Work to be completed: Every record below should be transcribed exactly. Omit the images.

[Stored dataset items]
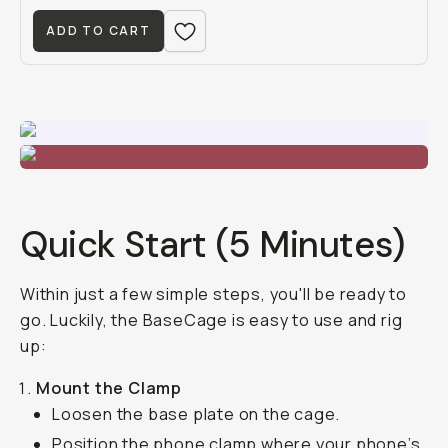
ADD TO CART
Quick Start (5 Minutes)
Within just a few simple steps, you'll be ready to
go. Luckily, the BaseCage is easy to use and rig
up:
Mount the Clamp
Loosen the base plate on the cage.
Position the phone clamp where your phone’s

Solution to the problem:
ADD TO CART
Quick Start (5 Minutes)
Within just a few simple steps, you'll be ready to
go. Luckily, the BaseCage is easy to use and rig
up:
Mount the Clamp
Loosen the base plate on the cage.
Position the phone clamp where your phone’s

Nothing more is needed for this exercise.